EMA Approves Geron's MAA For Imetelstat To Treat Myelodysplastic syndromes

Geron Corporation, a late-stage clinical biopharmaceutical company, announced that the European Medicines Agency (EMA) has approved imetelstat, a first-in-class investigational telomerase inhibitor, for the treatment of transfusion-dependent anaemia in patients with lower risk myelodysplastic syndromes (MDS). The MAA was filed earlier this month and is currently being reviewed by the European Committee for Medicinal Products for Human Use (CHMP) under the centralized system, which applies to all 27 EU member countries as well as Iceland, Norway, and Liechtenstein.

The MAA will be reviewed in about 14 months.“The EMA validation of the marketing authorization application for imetelstat brings us one step closer to potentially offering this first-in-class therapeutic to lower risk MDS patients in the EU suffering from anaemia,” said John A. Scarlett, M.D., Geron’s chairman and chief executive officer. “Based on the clinical profile of imetelstat to date, we are optimistic about its potential to become a standard of care and address longstanding unmet needs of lower risk MDS patients.” The MAA is based on results from IMerge phase 3, in which the primary endpoint of 8-week transfusion independence (TI) was significantly higher with imetelstat vs. placebo (p<0.001), with median TI duration approaching one year for imetelstat 8-week TI responders.
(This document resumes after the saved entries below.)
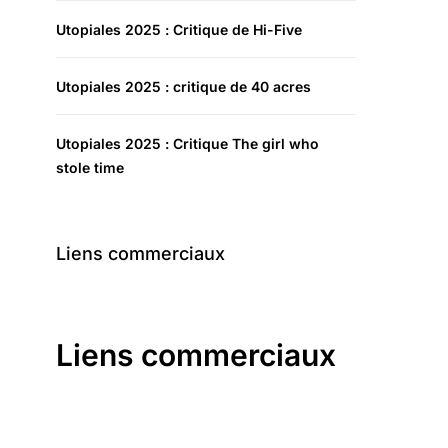
Utopiales 2025 : Critique de Hi-Five
Utopiales 2025 : critique de 40 acres
Utopiales 2025 : Critique The girl who
stole time
Liens commerciaux
Liens commerciaux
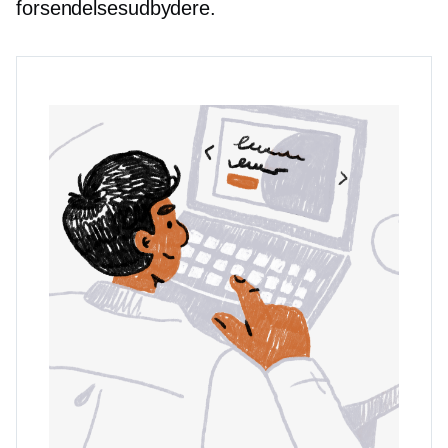
forsendelsesudbydere.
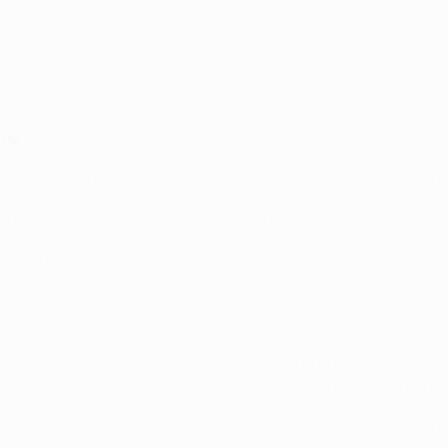
 Ende der Verlängerung unentschieden steht, fällt die Entsch
no
Heimat des dreifachen Europa-League-Siegers Atlético Madrid
nannt – der Heimstätte von Atlético bis 1966.
öffnet, als Atleti in der La Liga auf Málaga traf; Antoine Gri
n des spanischen Trainers, der die UEFA EURO 2008 gewann) u
aspekten errichtet; seine LED-Beleuchtung und Solarmodule 
ar das weltweit erste Stadion, das vollständig mit LED-Techn
Linie 7 (Haltestelle: Estadio Metropolitano) leicht zu erreich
Mean haemoglobin levels in imetelstat-treated patients increased significantly (p<0.001) over time compared to placebo patients. Statistically significant and clinically meaningful efficacy results were achieved across key MDS subgroups irrespective of ring sideroblast (RS) status, baseline transfusion burden and IPSS risk category, as per pharmabiz. Patient-reported outcomes (PRO) data revealed that imetelstat-treated patients saw a sustained considerable reduction in tiredness when compared to placebo. The most prevalent significant adverse events were short-lived, treatable cytopenias, which was consistent with past imetelstat clinical experience.